Everyone Gets a Trophy: The Entitlement Generation


Credit: Subpages

All too often, people of my generation are plagued with the idea that we didn’t have to work for anything and that everything was handed down to us from our parents.

Many elderly people are referring to my generation as entitled and to be honest, I don’t really blame them.

Recently, the Keller Youth Association’s Football League did away with the participation trophies for the children competing in their leagues.  In the past, trophies were given out to all those who played – win or lose.

Why were these trophies taken away?

To teach the children the difference between winning and losing.  But ultimately, the trophy takeaway teaches the children that not everything is given to them – it must be earned.

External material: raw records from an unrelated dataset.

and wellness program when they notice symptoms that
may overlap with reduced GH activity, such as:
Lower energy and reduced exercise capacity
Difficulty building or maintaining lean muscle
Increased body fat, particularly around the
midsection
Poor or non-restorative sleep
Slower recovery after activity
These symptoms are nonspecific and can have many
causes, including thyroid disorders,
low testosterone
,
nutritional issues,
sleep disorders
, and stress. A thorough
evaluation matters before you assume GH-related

Trophies are now massed produced and are leading to false expectations about sports and life in general.  If children are faced with the fear of failure, they will feel everything should be given to them and they should win all the time.

An op-ed was done in the New York Times stating that losing is good for you, it teaches you a thing or two about hard word and self-worth.

Think about this, a now 25 year old began playing sports at the age of three, averaged two sports a year.  They could have potentially racked up 15-20 participation trophies during the span of their athletic adventures.

When that same child gets to high school, college or even the workforce, they are faced with the expectation to get a trophy or in this case, to succeed, all they have to do it show up.   Not exactly the characteristics a youth sports’ program would be proud of.

Does a participation trophy help motivate this entitlement issue we are supposedly plagued with?


When I was younger and swam competitively, all six lanes received ribbons, two first place, two second and two third were given out.  If I got a second place ribbon, I thought I was awesome – but actually it was more like third or even fourth place.

Yet, I thought I was going to be the next Michael Phelps.  I thought that it was my earned right but really, I was being rewarded for mediocrity.  Do I still have those ribbons?  Nope, I did away with all the ones that weren’t my true placement ribbons.

KYA’s decision to do away with the injustice of rewarding every child even made national news.

They posted their decision on Facebook and created quite the uproar but they are sticking by their actions stating that they are not giving children the right message and that trophies must be something you strive for.

In this society, where people’s feelings are getting hurt from losing a game too badly, this is a great move – teach the children at an early age that they must earn what they get.

Our generation has nothing to do but hope for a change for ourselves but it is our responsibility to keep this from plaguing the next generations.

KYA is taking that first step, it’s up to the rest of us to end the entitlement generation.